::: Task material :::

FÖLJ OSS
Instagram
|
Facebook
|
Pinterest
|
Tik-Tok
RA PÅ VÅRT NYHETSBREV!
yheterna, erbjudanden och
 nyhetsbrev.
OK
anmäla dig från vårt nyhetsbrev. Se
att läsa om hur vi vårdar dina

:::
::: Task material :::

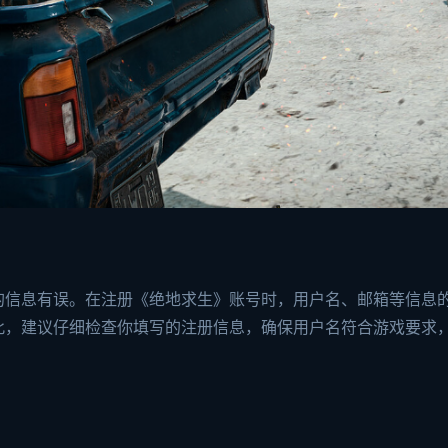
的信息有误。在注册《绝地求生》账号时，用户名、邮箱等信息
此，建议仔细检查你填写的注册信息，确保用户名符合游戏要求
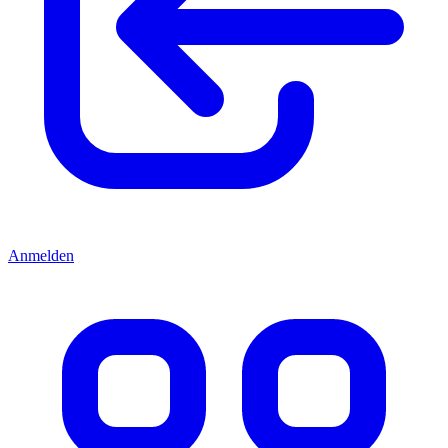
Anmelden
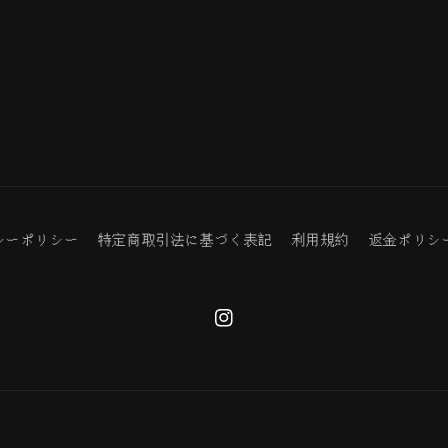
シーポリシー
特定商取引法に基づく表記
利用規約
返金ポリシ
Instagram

:::
::: Task material :::

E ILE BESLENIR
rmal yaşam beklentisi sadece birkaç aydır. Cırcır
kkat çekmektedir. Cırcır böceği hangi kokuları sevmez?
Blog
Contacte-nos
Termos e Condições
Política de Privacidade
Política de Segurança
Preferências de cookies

:::

Within the data above, the lines from the one with "E ILE BESLENIR" to the one with "Preferências de cookies" must be repeated exactly; no other line belongs in the answer.

Expected answer
E ILE BESLENIR
rmal yaşam beklentisi sadece birkaç aydır. Cırcır
kkat çekmektedir. Cırcır böceği hangi kokuları sevmez?
Blog
Contacte-nos
Termos e Condições
Política de Privacidade
Política de Segurança
Preferências de cookies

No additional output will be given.